If you’re going to jump into utilizing WordPress, you’ll need to know some of the following terms.
- WordPress is a content management system. It lets you save and post photos, videos, other media, and posts. It comes with functionality including comments, the ability to create landing pages, and a large number of customization options. It’s acquired at WordPress.com or by downloading the open source version (more on these options later).
- Hosting is required so that other people can see your web page. The two main options for WordPress blogs are to get a domain and hosting together through WordPress.com or to go with a more customizable option through managed WordPress hosting.
- Themes are installed into your WordPress instance. There are thousands of free (and likely more paid) themes out there. They provide a basic visual “feel” to a site and enhance functionality. See some of the huge arrays of themes available here.
- Plugins enhance the functionality of WordPress. They’re easy to install, and if you find yourself wanting a feature on WordPress, there’s likely already a plugin made for this purpose. Want a contact form, or a gallery of images, or a chatbot? Plugins do that.
Now you can just “jump in” and let your kid play around with WordPress some. A recent update called the “Gutenberg editor” led to a much richer experience for creating multimedia content and customizing the visual look of posts.

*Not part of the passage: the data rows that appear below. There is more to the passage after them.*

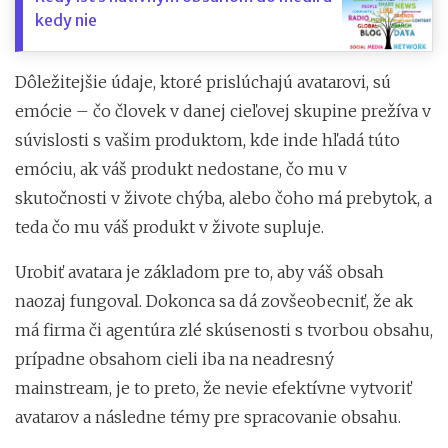
kedy nie
Dôležitejšie údaje, ktoré prislúchajú avatarovi, sú
emócie – čo človek v danej cieľovej skupine prežíva v
súvislosti s vašim produktom, kde inde hľadá túto
emóciu, ak váš produkt nedostane, čo mu v
skutočnosti v živote chýba, alebo čoho má prebytok, a
teda čo mu váš produkt v živote supluje.
Urobiť avatara je základom pre to, aby váš obsah
naozaj fungoval. Dokonca sa dá zovšeobecniť, že ak
má firma či agentúra zlé skúsenosti s tvorbou obsahu,
prípadne obsahom cieli iba na neadresný
mainstream, je to preto, že nevie efektívne vytvoriť
avatarov a následne témy pre spracovanie obsahu.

Your main choice, if you want to jump in quickly, will be between WordPress.com and WordPress.org. Many WordPress beginners don’t fully understand the difference and end up buying duplicate services because they aren’t what they think they are.
- WordPress.com offers both a domain and hosting. You can get a free account that provides you with a subdomain. Something like YourSite.Wordpress.com. There are also paid versions of WordPress.com that is more customizable. Generally, though, WordPress.com sites are less customizable. They take care of many of the options and provide a stable experience. But if you or your kid really want to go “all out,” you’ll likely want to go with the following option.
- WordPress.org is the parent company that owns WordPress.com. WordPress.org provides access to the open source WordPress content management system. With this option, you can find your own hosting options and buy your own domain. You can then customize WordPress to your heart’s content, bringing on or making your own plugins and themes. If your child has a particularly audacious idea for their blog, you may want to try this option. There are tons of tutorials for customizing sites, even for beginners. And your kids will gain more experience with problem-solving and utilizing technology this way.
Either way, you can have a WordPress site up for less than $50. That’s the cost of a babysitter for a night. Even if your kid just plays with their site on and off for a month, that’s a win that they may very well remember for a long time.